--- AIM OF THE TASK ---
Copy each line from the data that has the word "活潤リフト化粧水" in it.

--- SUPPLIED ENTRIES ---
....
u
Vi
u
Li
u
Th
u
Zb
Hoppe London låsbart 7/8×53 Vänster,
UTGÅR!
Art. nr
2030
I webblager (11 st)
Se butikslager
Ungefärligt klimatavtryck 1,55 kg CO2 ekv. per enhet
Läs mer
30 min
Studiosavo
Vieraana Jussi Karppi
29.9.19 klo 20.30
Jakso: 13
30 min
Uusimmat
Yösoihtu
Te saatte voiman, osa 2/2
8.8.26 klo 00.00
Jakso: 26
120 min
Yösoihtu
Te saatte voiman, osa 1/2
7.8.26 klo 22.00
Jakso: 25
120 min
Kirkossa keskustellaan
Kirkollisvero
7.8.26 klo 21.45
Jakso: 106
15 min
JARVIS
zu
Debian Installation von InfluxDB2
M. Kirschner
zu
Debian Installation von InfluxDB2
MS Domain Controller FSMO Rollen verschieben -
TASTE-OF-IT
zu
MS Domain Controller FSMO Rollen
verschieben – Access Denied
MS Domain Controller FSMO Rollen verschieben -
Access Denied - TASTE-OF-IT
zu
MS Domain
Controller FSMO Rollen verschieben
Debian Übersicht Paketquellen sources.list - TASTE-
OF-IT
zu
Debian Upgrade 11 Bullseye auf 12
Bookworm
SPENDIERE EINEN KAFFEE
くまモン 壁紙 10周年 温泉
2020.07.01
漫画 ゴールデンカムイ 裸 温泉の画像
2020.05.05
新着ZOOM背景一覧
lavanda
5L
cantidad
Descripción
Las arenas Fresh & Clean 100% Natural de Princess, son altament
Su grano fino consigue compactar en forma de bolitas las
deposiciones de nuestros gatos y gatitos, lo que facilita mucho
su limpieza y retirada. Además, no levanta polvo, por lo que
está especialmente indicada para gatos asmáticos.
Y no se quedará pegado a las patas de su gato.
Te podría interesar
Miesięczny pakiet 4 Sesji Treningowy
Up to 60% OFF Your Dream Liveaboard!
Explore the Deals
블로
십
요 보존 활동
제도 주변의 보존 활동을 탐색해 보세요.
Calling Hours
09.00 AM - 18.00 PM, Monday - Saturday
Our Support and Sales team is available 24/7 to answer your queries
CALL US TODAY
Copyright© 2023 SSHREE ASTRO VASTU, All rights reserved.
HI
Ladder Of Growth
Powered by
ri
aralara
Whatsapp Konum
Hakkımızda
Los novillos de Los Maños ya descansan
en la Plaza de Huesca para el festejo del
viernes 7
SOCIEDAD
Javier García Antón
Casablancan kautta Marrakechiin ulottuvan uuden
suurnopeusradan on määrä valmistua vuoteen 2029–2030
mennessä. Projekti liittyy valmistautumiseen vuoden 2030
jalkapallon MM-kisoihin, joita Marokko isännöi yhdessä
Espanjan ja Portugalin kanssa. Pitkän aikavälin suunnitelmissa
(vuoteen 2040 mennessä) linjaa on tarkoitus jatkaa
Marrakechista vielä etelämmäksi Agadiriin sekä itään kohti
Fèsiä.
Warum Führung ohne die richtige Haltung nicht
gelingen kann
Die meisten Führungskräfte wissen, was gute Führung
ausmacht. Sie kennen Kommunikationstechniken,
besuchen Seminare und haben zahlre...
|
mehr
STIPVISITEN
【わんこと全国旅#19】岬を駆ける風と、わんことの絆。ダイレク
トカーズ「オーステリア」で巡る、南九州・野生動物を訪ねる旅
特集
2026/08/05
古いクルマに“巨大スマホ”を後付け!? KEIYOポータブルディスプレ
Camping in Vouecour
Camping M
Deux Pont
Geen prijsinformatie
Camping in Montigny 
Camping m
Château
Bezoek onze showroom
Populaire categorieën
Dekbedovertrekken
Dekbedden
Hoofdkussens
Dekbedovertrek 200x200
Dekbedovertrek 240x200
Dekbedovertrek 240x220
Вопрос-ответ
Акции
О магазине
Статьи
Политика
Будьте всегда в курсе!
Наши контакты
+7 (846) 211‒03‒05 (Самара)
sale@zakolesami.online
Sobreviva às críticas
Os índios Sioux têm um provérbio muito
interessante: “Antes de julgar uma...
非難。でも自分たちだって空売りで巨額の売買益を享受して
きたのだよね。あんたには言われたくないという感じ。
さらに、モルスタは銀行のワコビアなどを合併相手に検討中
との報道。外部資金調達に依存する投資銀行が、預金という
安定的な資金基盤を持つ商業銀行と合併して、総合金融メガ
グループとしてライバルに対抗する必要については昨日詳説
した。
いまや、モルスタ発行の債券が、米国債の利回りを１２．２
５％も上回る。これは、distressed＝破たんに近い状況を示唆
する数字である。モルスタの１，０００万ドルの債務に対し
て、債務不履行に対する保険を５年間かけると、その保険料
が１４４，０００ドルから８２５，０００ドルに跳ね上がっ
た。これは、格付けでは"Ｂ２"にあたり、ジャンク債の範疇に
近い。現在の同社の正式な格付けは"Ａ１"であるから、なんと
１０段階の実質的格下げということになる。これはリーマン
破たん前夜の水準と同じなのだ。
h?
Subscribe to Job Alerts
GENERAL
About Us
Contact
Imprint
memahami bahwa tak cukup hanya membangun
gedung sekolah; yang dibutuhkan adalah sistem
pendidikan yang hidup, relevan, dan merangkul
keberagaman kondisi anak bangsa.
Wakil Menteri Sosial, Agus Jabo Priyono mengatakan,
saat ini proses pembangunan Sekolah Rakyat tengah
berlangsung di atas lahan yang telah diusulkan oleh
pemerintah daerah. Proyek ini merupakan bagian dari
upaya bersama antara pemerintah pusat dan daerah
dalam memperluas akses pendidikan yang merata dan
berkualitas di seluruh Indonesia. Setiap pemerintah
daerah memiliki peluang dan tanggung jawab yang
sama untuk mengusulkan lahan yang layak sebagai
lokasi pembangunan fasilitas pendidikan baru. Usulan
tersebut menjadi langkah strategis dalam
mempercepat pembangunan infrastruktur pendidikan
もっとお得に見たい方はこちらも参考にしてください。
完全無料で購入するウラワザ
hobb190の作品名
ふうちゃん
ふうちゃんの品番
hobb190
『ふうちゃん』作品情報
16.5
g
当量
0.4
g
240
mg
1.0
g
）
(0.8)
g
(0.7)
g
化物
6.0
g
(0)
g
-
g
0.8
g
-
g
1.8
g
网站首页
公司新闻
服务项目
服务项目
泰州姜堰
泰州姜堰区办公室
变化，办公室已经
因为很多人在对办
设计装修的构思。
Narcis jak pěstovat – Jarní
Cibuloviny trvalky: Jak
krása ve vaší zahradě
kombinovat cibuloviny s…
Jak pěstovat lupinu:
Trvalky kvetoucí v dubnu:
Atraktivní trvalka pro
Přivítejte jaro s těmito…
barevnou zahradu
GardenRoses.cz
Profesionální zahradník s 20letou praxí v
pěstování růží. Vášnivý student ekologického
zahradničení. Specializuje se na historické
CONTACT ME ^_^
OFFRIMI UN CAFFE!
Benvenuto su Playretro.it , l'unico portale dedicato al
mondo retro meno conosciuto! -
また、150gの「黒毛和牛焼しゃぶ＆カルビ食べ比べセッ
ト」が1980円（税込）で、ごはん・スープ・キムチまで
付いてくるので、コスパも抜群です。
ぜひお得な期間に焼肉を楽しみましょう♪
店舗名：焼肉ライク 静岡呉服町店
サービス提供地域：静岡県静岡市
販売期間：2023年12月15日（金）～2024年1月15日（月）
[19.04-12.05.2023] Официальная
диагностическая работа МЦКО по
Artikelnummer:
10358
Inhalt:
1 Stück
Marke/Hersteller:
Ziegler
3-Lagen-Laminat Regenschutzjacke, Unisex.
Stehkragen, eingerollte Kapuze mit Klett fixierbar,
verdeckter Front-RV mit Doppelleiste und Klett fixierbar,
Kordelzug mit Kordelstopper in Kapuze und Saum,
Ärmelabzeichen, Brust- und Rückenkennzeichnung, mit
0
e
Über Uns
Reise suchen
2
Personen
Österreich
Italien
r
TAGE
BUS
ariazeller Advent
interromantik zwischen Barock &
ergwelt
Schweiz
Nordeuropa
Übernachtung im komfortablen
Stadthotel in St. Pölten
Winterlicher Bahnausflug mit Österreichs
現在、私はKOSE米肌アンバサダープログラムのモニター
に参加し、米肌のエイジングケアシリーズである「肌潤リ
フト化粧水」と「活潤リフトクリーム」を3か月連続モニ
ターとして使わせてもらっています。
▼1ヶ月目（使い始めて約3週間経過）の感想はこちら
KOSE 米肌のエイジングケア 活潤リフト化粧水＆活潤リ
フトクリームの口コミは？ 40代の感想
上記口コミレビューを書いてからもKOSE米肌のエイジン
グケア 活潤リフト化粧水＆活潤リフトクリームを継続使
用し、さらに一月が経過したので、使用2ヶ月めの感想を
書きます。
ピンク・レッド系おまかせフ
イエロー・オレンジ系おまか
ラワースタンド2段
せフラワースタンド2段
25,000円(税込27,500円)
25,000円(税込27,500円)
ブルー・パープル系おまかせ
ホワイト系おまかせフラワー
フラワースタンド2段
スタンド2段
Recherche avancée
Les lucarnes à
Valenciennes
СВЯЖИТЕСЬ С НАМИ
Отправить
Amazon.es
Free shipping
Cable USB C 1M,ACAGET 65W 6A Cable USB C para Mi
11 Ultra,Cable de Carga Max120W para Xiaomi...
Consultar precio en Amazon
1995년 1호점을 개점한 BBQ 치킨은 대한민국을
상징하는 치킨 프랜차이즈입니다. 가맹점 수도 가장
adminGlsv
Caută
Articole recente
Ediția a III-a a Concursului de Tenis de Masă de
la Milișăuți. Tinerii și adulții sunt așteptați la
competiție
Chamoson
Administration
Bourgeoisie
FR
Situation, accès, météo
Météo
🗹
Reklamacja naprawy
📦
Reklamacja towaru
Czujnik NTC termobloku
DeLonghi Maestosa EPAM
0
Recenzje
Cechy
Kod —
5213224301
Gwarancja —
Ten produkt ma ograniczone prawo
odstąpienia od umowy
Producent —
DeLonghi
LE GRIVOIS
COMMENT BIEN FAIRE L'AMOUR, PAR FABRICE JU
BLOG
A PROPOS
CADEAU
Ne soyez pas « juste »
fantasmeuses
....
--- ANSWER BELOW ---
KOSE 米肌のエイジングケア 活潤リフト化粧水＆活潤リ
グケア 活潤リフト化粧水＆活潤リフトクリームを継続使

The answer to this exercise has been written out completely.